Öncelikle tam tersi bir hüküm cümlesini öne süreceğim. Gerçekliğe ve doğru bilgiye ulaşmanın önündeki en büyük engel yine çarpıtmaların en çok yapılabildiği dijital teknolojiden gelmektedir. Çevrenize bakarsanız, yüzeyselleşmenin ne kadar yayıldığını hissedebileceksiniz. Üstelik bu bölgesel bir sorun olmayıp, küresel bir hastalık olarak yayılmıştır bile.

İşte burada iki önemli nokta var.

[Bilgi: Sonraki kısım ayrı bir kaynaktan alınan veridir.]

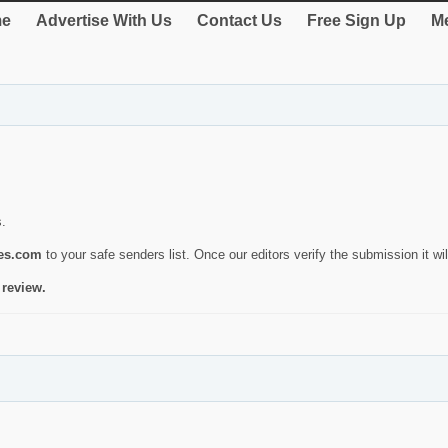
e
Advertise With Us
Contact Us
Free Sign Up
Me
s.
ies.com
to your safe senders list. Once our editors verify the submission it will
 review.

Birincisi, insanlar artık ekranlarda yaşamaktadır. Ekranlardan alınan beğenilerden insanların ekranda geçirdikleri süre ve buradan aldıkları propaganda çerçevesinde hayatlarını kurmaya çalışmalarıdır. Baudrillard, bugünün sorununun gerçekliğin yeniden ve yeniden üretimidir diyordu. İşte ekranlarda üretilen gerçeklik, hayata dair bir çarpıtmayı da içermektedir. İkincisi de, ekranların artık bir propaganda aracına dönüşmesi, küresel kapitalizm ağı düşünüldüğünde son kertede epistemolojik bir homojenlik üretmeye çalışmaktadır. Artık dizilerin ve filmlerin bile reklama dönüştüğü bu ortamda (media), retorik üslup insanları tüketime ve bir hayat tarzına “ikna” etmeye çalışmaktadır.

Gerçekliğe ulaşmak için bunların dışından da hayata bakmak gerekiyor ki, gerçekliğe çıkılabilsin.